Page layout parsing data:

------------

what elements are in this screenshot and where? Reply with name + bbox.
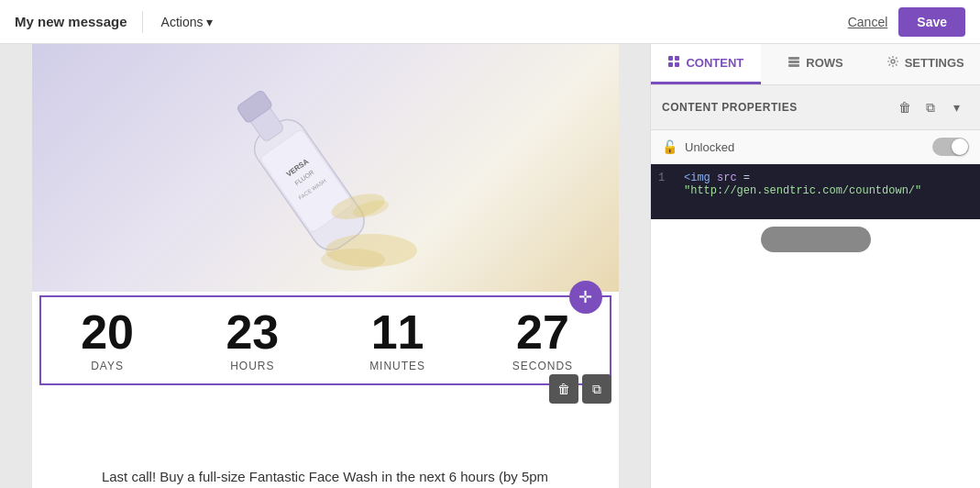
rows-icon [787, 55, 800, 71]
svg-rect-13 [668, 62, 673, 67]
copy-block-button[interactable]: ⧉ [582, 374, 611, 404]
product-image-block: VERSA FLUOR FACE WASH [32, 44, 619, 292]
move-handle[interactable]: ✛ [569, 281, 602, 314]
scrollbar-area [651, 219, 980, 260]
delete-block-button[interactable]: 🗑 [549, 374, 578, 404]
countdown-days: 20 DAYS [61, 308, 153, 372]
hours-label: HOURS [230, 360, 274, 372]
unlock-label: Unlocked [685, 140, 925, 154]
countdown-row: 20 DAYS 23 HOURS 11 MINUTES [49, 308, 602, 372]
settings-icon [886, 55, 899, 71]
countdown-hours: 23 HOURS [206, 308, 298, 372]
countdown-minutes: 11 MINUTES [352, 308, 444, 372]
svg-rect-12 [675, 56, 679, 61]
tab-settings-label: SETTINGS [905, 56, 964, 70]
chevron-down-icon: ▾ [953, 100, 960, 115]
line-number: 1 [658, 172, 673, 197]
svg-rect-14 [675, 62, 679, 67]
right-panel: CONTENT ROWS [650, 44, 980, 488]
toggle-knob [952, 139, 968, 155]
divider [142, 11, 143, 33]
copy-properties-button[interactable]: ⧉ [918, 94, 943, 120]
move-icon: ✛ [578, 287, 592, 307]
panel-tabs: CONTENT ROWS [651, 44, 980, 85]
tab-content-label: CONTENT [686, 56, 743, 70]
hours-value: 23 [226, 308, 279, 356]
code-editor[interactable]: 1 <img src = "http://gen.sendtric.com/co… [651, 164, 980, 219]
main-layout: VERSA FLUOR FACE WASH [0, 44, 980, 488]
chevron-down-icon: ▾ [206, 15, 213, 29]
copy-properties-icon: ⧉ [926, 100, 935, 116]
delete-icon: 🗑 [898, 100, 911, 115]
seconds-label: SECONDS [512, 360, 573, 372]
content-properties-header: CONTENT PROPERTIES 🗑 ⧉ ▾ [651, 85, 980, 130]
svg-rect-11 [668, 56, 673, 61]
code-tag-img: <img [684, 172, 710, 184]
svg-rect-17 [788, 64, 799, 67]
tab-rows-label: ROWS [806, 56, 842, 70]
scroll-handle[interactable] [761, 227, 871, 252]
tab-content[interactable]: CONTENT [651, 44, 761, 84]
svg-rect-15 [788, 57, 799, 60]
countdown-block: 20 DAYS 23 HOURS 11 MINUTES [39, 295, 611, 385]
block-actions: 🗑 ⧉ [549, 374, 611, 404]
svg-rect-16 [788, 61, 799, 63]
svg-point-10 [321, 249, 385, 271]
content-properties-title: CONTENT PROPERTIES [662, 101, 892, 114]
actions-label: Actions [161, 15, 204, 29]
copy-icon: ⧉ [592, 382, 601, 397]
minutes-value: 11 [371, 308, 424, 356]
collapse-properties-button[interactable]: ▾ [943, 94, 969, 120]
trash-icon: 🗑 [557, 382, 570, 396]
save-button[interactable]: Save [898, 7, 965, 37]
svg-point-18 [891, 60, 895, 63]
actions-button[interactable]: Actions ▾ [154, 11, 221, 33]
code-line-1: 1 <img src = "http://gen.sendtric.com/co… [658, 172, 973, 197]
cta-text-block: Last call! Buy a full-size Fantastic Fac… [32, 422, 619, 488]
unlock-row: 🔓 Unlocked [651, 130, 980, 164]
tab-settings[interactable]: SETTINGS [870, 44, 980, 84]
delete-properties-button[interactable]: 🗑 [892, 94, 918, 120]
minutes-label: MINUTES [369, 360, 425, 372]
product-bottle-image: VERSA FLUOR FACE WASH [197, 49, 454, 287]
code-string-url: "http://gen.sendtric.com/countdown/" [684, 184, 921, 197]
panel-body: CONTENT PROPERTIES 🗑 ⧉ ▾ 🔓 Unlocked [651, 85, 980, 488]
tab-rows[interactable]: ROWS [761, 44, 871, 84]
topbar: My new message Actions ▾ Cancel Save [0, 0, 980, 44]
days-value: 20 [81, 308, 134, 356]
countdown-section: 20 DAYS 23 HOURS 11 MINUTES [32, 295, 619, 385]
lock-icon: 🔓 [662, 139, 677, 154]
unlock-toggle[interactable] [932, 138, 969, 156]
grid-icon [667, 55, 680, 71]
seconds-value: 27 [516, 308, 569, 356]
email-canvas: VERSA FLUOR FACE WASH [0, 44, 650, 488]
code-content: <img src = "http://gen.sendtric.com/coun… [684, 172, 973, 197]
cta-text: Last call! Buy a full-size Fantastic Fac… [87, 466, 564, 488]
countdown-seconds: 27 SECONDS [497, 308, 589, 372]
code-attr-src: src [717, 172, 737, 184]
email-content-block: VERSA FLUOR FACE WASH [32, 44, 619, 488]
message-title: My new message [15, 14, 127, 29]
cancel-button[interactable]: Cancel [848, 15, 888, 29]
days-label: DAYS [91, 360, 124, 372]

------------

> _What you have to do_
Pictures don't belong in the copy. Transcribe every record exactly as it appears.

> _The completed task_
what elements are in this screenshot and where? Reply with name + bbox.
rows-icon [787, 55, 800, 71]
svg-rect-13 [668, 62, 673, 67]
copy-block-button[interactable]: ⧉ [582, 374, 611, 404]
product-image-block: VERSA FLUOR FACE WASH [32, 44, 619, 292]
move-handle[interactable]: ✛ [569, 281, 602, 314]
scrollbar-area [651, 219, 980, 260]
delete-block-button[interactable]: 🗑 [549, 374, 578, 404]
countdown-days: 20 DAYS [61, 308, 153, 372]
hours-label: HOURS [230, 360, 274, 372]
unlock-label: Unlocked [685, 140, 925, 154]
countdown-row: 20 DAYS 23 HOURS 11 MINUTES [49, 308, 602, 372]
settings-icon [886, 55, 899, 71]
countdown-hours: 23 HOURS [206, 308, 298, 372]
countdown-minutes: 11 MINUTES [352, 308, 444, 372]
svg-rect-12 [675, 56, 679, 61]
tab-settings-label: SETTINGS [905, 56, 964, 70]
chevron-down-icon: ▾ [953, 100, 960, 115]
line-number: 1 [658, 172, 673, 197]
svg-rect-14 [675, 62, 679, 67]
right-panel: CONTENT ROWS [650, 44, 980, 488]
toggle-knob [952, 139, 968, 155]
divider [142, 11, 143, 33]
copy-properties-button[interactable]: ⧉ [918, 94, 943, 120]
move-icon: ✛ [578, 287, 592, 307]
panel-tabs: CONTENT ROWS [651, 44, 980, 85]
tab-content-label: CONTENT [686, 56, 743, 70]
hours-value: 23 [226, 308, 279, 356]
code-editor[interactable]: 1 <img src = "http://gen.sendtric.com/co… [651, 164, 980, 219]
main-layout: VERSA FLUOR FACE WASH [0, 44, 980, 488]
chevron-down-icon: ▾ [206, 15, 213, 29]
copy-properties-icon: ⧉ [926, 100, 935, 116]
delete-icon: 🗑 [898, 100, 911, 115]
seconds-label: SECONDS [512, 360, 573, 372]
content-properties-header: CONTENT PROPERTIES 🗑 ⧉ ▾ [651, 85, 980, 130]
svg-rect-11 [668, 56, 673, 61]
code-tag-img: <img [684, 172, 710, 184]
svg-rect-17 [788, 64, 799, 67]
tab-rows-label: ROWS [806, 56, 842, 70]
scroll-handle[interactable] [761, 227, 871, 252]
tab-content[interactable]: CONTENT [651, 44, 761, 84]
svg-rect-15 [788, 57, 799, 60]
countdown-block: 20 DAYS 23 HOURS 11 MINUTES [39, 295, 611, 385]
block-actions: 🗑 ⧉ [549, 374, 611, 404]
svg-rect-16 [788, 61, 799, 63]
svg-point-10 [321, 249, 385, 271]
content-properties-title: CONTENT PROPERTIES [662, 101, 892, 114]
actions-label: Actions [161, 15, 204, 29]
copy-icon: ⧉ [592, 382, 601, 397]
minutes-value: 11 [371, 308, 424, 356]
collapse-properties-button[interactable]: ▾ [943, 94, 969, 120]
trash-icon: 🗑 [557, 382, 570, 396]
save-button[interactable]: Save [898, 7, 965, 37]
svg-point-18 [891, 60, 895, 63]
actions-button[interactable]: Actions ▾ [154, 11, 221, 33]
code-line-1: 1 <img src = "http://gen.sendtric.com/co… [658, 172, 973, 197]
cta-text-block: Last call! Buy a full-size Fantastic Fac… [32, 422, 619, 488]
unlock-row: 🔓 Unlocked [651, 130, 980, 164]
tab-settings[interactable]: SETTINGS [870, 44, 980, 84]
delete-properties-button[interactable]: 🗑 [892, 94, 918, 120]
minutes-label: MINUTES [369, 360, 425, 372]
product-bottle-image: VERSA FLUOR FACE WASH [197, 49, 454, 287]
code-string-url: "http://gen.sendtric.com/countdown/" [684, 184, 921, 197]
panel-body: CONTENT PROPERTIES 🗑 ⧉ ▾ 🔓 Unlocked [651, 85, 980, 488]
tab-rows[interactable]: ROWS [761, 44, 871, 84]
topbar: My new message Actions ▾ Cancel Save [0, 0, 980, 44]
days-value: 20 [81, 308, 134, 356]
countdown-section: 20 DAYS 23 HOURS 11 MINUTES [32, 295, 619, 385]
lock-icon: 🔓 [662, 139, 677, 154]
unlock-toggle[interactable] [932, 138, 969, 156]
grid-icon [667, 55, 680, 71]
seconds-value: 27 [516, 308, 569, 356]
email-canvas: VERSA FLUOR FACE WASH [0, 44, 650, 488]
code-content: <img src = "http://gen.sendtric.com/coun… [684, 172, 973, 197]
cta-text: Last call! Buy a full-size Fantastic Fac… [87, 466, 564, 488]
countdown-seconds: 27 SECONDS [497, 308, 589, 372]
code-attr-src: src [717, 172, 737, 184]
email-content-block: VERSA FLUOR FACE WASH [32, 44, 619, 488]
message-title: My new message [15, 14, 127, 29]
cancel-button[interactable]: Cancel [848, 15, 888, 29]
days-label: DAYS [91, 360, 124, 372]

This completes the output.